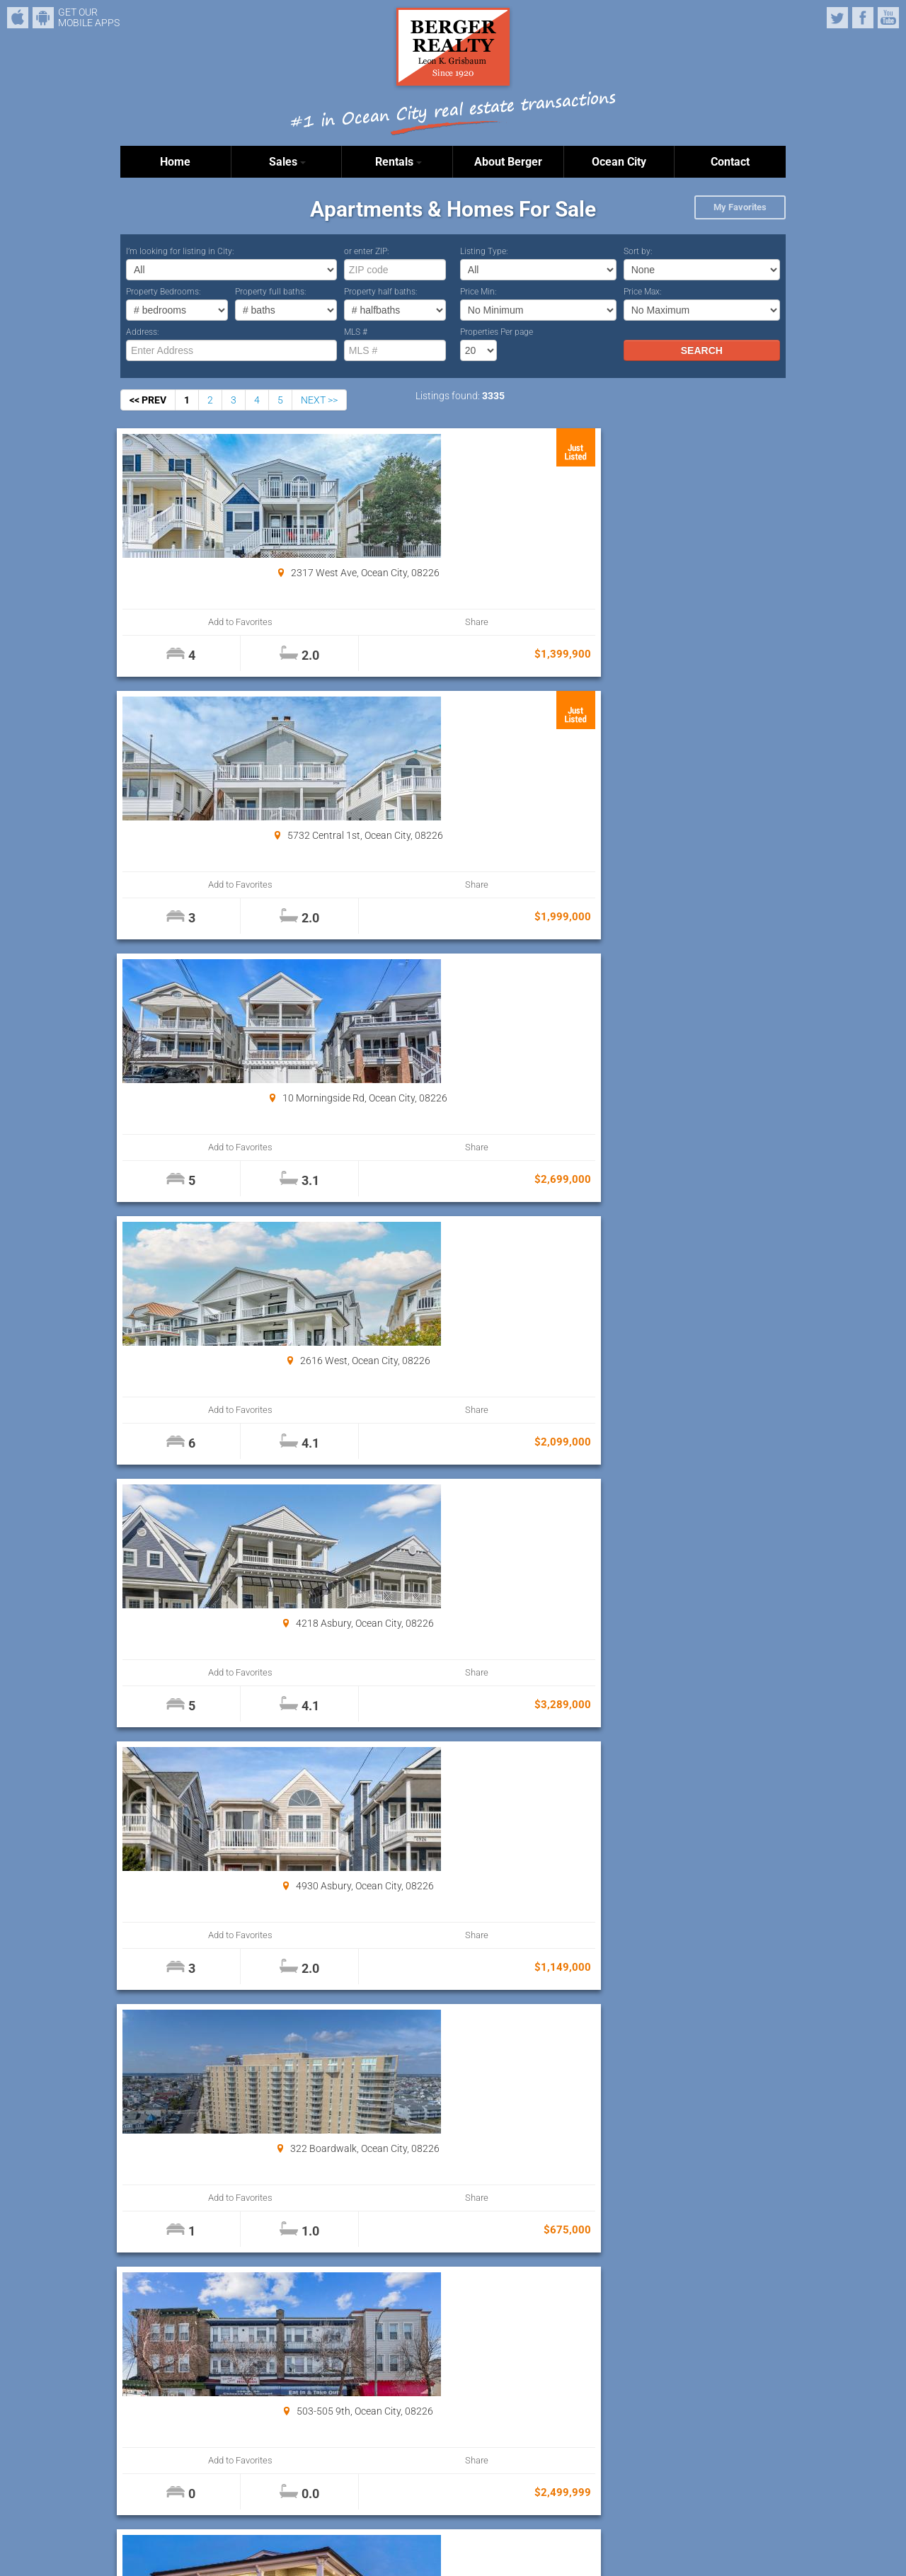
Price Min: (478, 292)
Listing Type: (484, 251)
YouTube (888, 17)
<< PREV (148, 400)
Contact (730, 161)
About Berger (508, 161)
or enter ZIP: (366, 251)
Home (175, 161)
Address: (142, 332)
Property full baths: (270, 292)
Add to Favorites (176, 622)
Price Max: (643, 292)
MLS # (355, 332)
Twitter (837, 17)
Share (277, 622)
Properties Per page (496, 332)
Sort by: (638, 251)
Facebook (862, 17)
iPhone (17, 17)
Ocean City (619, 161)
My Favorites (740, 207)
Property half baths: (381, 292)
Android (43, 17)
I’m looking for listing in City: (180, 251)
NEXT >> (319, 400)
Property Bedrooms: (163, 292)
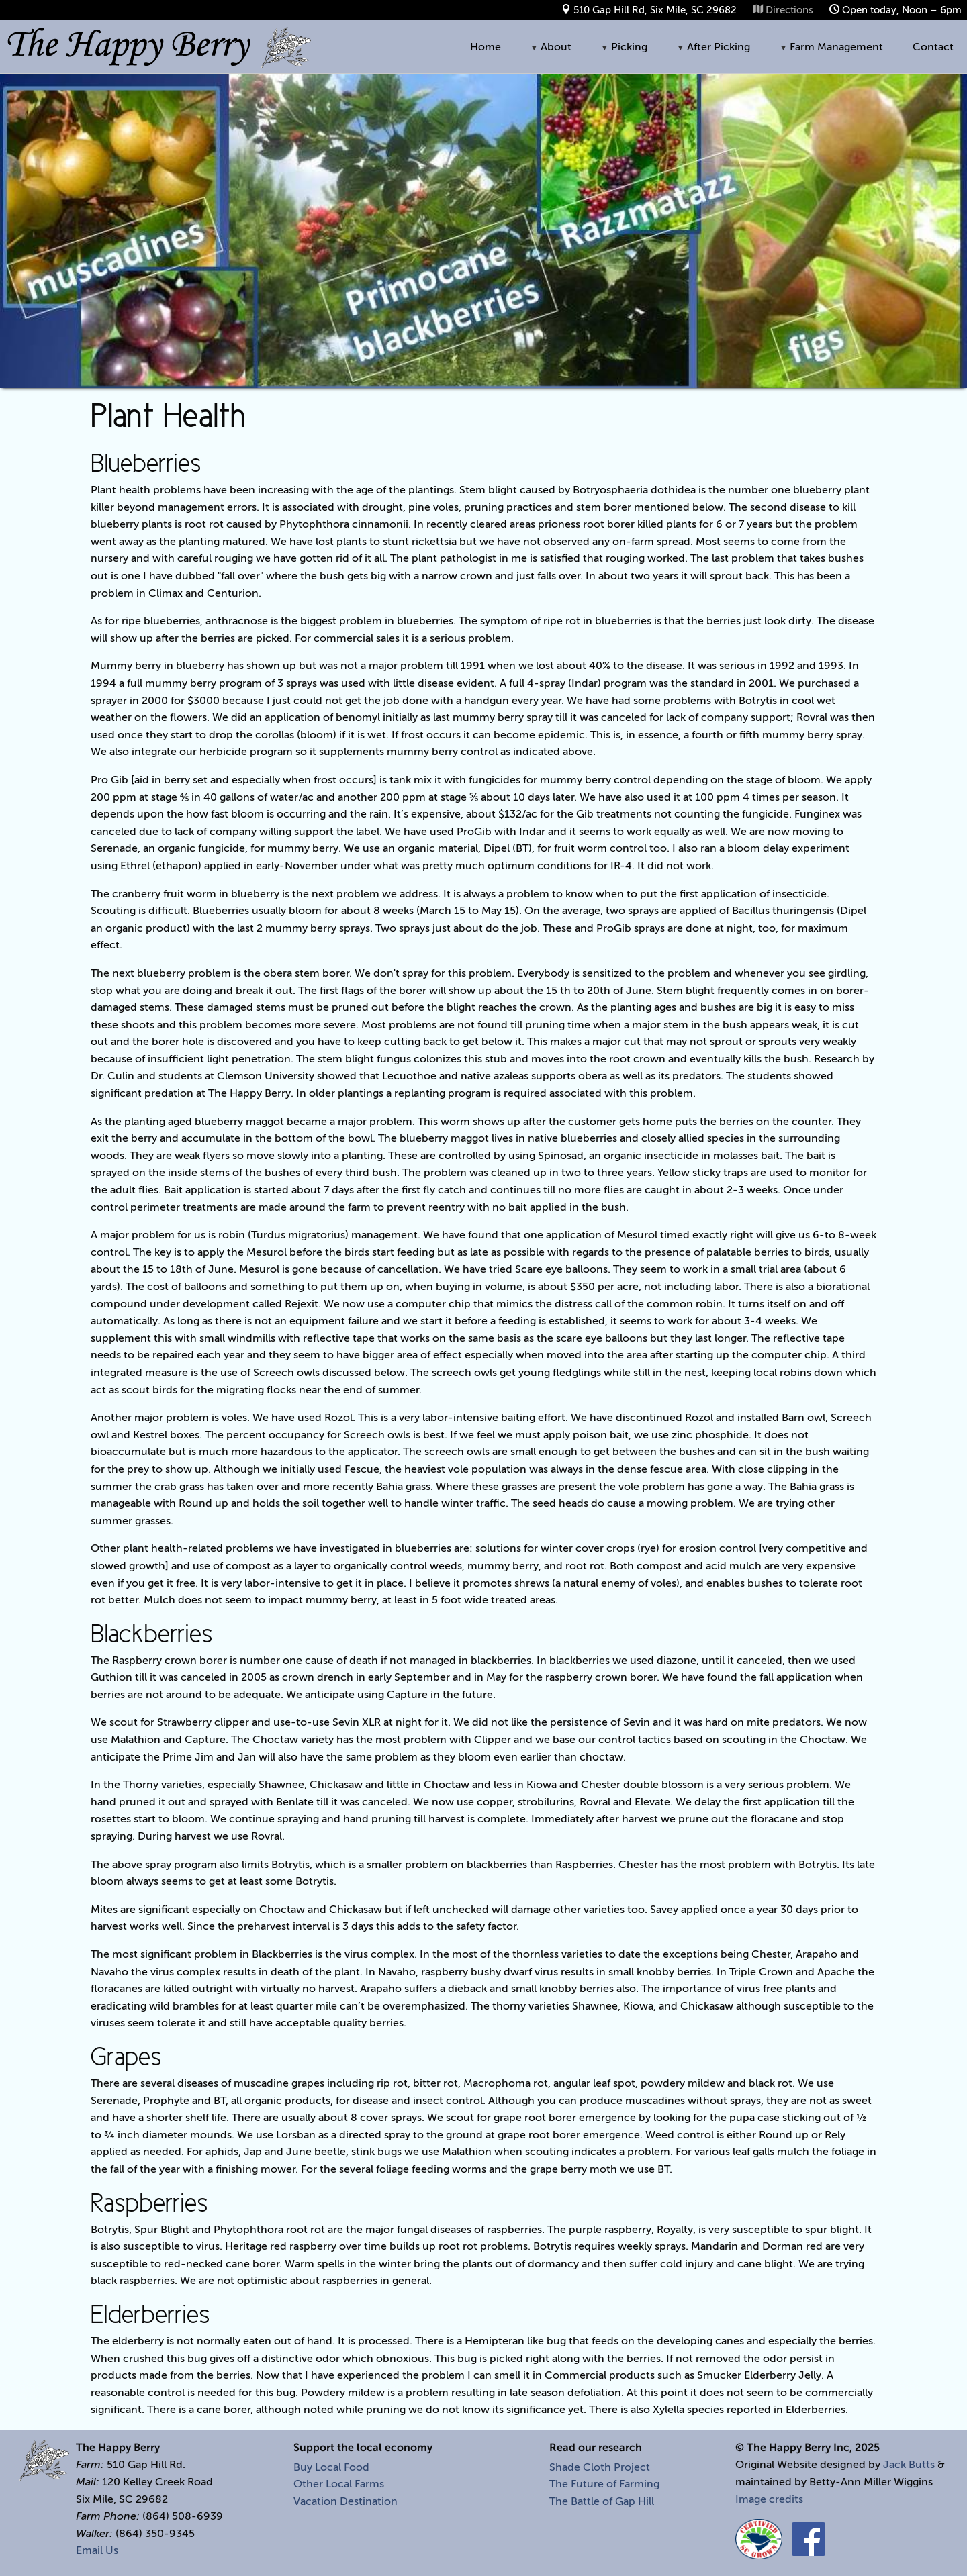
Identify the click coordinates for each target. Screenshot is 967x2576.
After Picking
-----
--- TASK GOAL ---
Copy out all of the listing word for word, but skip the images.

--- YOUR SOLUTION ---
Price Min: (478, 292)
Listing Type: (484, 251)
YouTube (888, 17)
<< PREV (148, 400)
Contact (730, 161)
About Berger (508, 161)
or enter ZIP: (366, 251)
Home (175, 161)
Address: (142, 332)
Property full baths: (270, 292)
Add to Favorites (176, 622)
Price Max: (643, 292)
MLS # (355, 332)
Twitter (837, 17)
Share (277, 622)
Properties Per page (496, 332)
Sort by: (638, 251)
Facebook (862, 17)
iPhone (17, 17)
Ocean City (619, 161)
My Favorites (740, 207)
Property half baths: (381, 292)
Android (43, 17)
I’m looking for listing in City: (180, 251)
NEXT >> (319, 400)
Property Bedrooms: (163, 292)
Identify the click coordinates for each target. Screenshot is 967x2576.
After Picking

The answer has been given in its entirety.